INPUT RECORDS:
☆ ☆ ☆

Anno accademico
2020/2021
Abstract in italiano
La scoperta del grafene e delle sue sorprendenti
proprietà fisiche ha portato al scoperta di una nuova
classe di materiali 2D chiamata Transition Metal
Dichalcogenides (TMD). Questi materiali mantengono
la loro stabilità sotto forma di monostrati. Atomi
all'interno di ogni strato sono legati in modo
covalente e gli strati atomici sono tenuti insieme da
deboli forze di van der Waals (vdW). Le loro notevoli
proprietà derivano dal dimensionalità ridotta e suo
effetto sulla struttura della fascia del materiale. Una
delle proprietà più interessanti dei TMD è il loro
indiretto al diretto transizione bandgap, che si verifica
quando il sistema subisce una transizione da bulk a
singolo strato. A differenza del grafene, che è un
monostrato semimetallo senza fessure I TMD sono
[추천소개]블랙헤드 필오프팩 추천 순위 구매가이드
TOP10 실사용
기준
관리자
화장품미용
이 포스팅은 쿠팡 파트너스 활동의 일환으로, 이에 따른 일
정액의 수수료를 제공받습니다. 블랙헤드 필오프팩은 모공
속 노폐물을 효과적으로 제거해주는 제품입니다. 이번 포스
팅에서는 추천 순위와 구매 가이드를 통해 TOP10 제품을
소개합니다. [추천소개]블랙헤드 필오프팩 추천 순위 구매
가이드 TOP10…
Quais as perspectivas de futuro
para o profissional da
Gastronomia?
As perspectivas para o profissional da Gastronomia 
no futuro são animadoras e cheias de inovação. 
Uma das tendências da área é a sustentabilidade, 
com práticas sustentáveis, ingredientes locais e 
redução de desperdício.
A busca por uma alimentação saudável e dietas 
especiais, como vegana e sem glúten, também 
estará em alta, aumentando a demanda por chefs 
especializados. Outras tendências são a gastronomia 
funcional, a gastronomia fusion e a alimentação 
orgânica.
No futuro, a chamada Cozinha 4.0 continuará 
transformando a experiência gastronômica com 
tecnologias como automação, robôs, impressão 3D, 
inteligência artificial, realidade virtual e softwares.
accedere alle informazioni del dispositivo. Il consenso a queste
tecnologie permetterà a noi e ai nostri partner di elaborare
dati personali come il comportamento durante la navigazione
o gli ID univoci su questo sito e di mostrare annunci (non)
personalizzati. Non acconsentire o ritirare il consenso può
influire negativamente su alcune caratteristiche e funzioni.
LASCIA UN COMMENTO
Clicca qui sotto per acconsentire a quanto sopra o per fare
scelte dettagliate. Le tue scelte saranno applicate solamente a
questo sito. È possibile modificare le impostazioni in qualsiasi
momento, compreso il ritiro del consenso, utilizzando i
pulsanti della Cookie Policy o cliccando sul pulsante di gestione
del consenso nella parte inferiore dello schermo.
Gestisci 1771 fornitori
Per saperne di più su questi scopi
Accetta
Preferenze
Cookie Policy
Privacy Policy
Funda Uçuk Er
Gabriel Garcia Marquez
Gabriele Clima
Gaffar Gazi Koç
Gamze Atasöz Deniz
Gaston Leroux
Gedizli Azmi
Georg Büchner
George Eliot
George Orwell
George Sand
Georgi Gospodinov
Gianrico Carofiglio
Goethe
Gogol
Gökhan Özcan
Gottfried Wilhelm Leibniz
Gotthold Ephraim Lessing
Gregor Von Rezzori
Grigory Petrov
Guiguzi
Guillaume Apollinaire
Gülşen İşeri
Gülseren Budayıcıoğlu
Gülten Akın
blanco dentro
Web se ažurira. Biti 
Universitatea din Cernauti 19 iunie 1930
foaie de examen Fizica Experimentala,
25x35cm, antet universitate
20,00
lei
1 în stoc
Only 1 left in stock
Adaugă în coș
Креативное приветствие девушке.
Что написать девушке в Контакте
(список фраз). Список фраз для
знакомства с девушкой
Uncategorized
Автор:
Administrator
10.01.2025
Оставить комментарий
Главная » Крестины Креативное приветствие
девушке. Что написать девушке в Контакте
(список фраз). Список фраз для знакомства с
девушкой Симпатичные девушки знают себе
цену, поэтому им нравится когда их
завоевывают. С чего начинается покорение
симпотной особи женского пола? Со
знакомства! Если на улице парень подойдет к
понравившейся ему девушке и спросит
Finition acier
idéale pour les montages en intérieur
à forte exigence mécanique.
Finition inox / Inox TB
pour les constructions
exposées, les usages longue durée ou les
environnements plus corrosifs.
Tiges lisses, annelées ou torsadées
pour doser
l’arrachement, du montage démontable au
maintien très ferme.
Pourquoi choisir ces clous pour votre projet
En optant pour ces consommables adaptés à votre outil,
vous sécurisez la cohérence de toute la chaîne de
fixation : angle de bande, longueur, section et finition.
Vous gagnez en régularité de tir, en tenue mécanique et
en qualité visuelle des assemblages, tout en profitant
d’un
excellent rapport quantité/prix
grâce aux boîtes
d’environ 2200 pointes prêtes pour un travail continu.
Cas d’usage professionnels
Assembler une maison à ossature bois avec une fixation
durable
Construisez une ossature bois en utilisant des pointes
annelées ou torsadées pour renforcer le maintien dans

☆ ☆ ☆

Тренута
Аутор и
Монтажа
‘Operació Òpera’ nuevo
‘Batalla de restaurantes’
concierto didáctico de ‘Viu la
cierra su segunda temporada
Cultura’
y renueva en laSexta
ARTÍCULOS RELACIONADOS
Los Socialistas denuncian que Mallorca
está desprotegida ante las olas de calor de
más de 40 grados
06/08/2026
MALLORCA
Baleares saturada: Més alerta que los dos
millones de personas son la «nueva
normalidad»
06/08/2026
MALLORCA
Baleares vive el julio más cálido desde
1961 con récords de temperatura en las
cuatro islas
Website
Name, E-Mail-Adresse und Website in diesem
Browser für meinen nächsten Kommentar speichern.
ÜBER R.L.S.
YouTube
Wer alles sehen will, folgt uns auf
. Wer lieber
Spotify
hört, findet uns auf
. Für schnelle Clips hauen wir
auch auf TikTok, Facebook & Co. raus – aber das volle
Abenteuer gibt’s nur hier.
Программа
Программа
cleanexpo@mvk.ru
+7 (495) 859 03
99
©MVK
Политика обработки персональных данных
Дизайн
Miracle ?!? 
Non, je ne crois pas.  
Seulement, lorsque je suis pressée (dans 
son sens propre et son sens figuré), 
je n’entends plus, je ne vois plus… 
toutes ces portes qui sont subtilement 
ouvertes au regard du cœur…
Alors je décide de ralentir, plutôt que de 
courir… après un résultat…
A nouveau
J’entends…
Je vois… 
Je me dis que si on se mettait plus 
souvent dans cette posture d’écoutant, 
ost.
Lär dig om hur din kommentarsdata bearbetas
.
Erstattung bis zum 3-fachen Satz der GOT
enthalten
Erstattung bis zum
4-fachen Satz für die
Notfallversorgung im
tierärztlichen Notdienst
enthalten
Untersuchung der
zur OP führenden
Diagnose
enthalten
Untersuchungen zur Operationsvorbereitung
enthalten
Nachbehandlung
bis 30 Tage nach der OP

☆ ☆ ☆

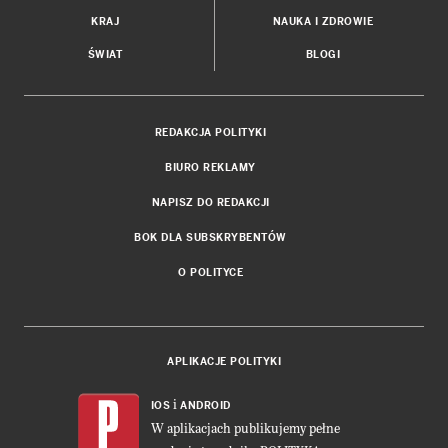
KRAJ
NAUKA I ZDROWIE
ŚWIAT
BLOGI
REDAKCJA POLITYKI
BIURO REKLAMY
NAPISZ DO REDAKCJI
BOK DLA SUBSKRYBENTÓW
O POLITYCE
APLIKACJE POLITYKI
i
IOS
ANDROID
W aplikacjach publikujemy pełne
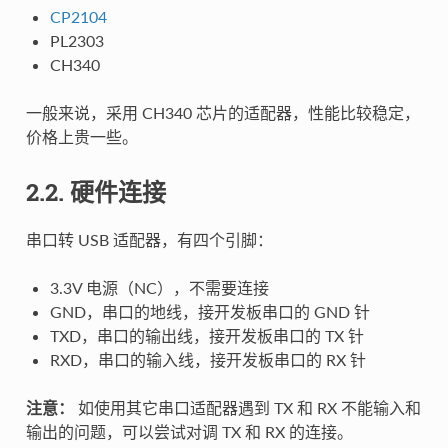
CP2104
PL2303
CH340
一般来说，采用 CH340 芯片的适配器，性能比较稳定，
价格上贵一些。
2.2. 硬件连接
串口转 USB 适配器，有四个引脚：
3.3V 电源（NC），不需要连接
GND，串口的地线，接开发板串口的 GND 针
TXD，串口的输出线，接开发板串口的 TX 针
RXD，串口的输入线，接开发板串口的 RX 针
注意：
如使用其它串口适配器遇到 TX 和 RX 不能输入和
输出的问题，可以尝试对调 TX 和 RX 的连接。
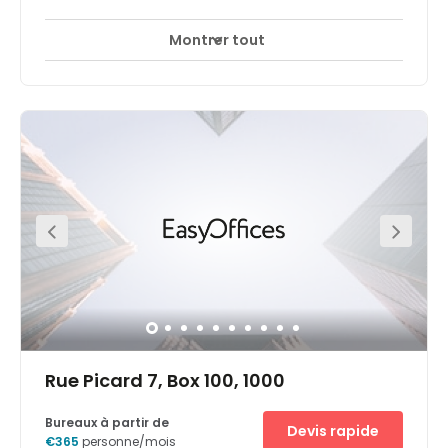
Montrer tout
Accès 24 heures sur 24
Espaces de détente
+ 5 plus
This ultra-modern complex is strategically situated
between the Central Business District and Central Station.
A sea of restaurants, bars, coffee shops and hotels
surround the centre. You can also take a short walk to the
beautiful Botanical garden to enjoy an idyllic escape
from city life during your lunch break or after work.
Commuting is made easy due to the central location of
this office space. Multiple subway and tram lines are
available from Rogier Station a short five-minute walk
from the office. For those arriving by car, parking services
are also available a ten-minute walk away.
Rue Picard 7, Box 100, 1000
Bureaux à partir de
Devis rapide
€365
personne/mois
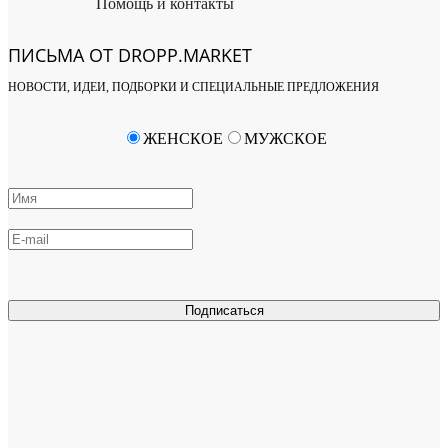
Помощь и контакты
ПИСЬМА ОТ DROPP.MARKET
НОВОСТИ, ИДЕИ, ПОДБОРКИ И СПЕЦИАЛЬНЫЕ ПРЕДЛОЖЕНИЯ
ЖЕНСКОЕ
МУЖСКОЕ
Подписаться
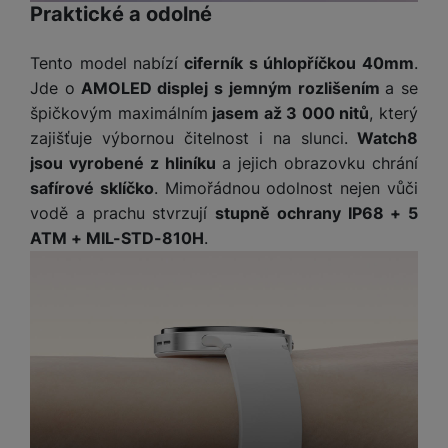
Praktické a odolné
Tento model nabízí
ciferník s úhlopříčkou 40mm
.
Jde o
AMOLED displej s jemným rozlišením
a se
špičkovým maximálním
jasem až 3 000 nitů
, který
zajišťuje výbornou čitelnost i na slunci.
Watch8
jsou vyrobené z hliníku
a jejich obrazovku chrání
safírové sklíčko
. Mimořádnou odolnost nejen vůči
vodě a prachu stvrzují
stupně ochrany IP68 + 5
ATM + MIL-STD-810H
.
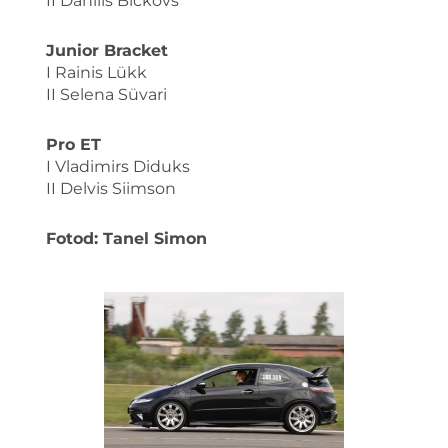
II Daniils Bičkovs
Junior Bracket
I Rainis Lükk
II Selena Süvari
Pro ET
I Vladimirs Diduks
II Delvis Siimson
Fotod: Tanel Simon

☆ ☆ ☆

Nothing but the lines above from the one containing "especiais, como vegana e sem glúten, também" through the one containing "Gedizli Azmi" should appear in the answer, each repeated exactly.

SOLUTION TO THIS TASK:
especiais, como vegana e sem glúten, também 
estará em alta, aumentando a demanda por chefs 
especializados. Outras tendências são a gastronomia 
funcional, a gastronomia fusion e a alimentação 
orgânica.
No futuro, a chamada Cozinha 4.0 continuará 
transformando a experiência gastronômica com 
tecnologias como automação, robôs, impressão 3D, 
inteligência artificial, realidade virtual e softwares.
accedere alle informazioni del dispositivo. Il consenso a queste
tecnologie permetterà a noi e ai nostri partner di elaborare
dati personali come il comportamento durante la navigazione
o gli ID univoci su questo sito e di mostrare annunci (non)
personalizzati. Non acconsentire o ritirare il consenso può
influire negativamente su alcune caratteristiche e funzioni.
LASCIA UN COMMENTO
Clicca qui sotto per acconsentire a quanto sopra o per fare
scelte dettagliate. Le tue scelte saranno applicate solamente a
questo sito. È possibile modificare le impostazioni in qualsiasi
momento, compreso il ritiro del consenso, utilizzando i
pulsanti della Cookie Policy o cliccando sul pulsante di gestione
del consenso nella parte inferiore dello schermo.
Gestisci 1771 fornitori
Per saperne di più su questi scopi
Accetta
Preferenze
Cookie Policy
Privacy Policy
Funda Uçuk Er
Gabriel Garcia Marquez
Gabriele Clima
Gaffar Gazi Koç
Gamze Atasöz Deniz
Gaston Leroux
Gedizli Azmi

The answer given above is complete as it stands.